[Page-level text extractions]
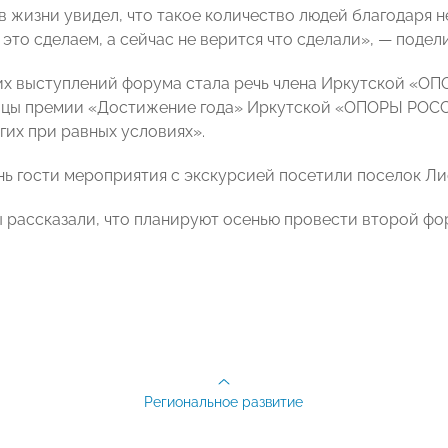
 в жизни увидел, что такое количество людей благодаря 
 это сделаем, а сейчас не верится что сделали», — подел
их выступлений форума стала речь члена Иркутской «
цы премии «Достижение года» Иркутской «ОПОРЫ РОСС
гих при равных условиях».
нь гости мероприятия с экскурсией посетили поселок Лис
 рассказали, что планируют осенью провести второй фо
Региональное развитие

• **Task statement**: Your task is to set down the records shown above exactly, minus any pictures.

• **Response**:
 в жизни увидел, что такое количество людей благодаря 
 это сделаем, а сейчас не верится что сделали», — подел
их выступлений форума стала речь члена Иркутской «
цы премии «Достижение года» Иркутской «ОПОРЫ РОСС
гих при равных условиях».
нь гости мероприятия с экскурсией посетили поселок Лис
 рассказали, что планируют осенью провести второй фо
Региональное развитие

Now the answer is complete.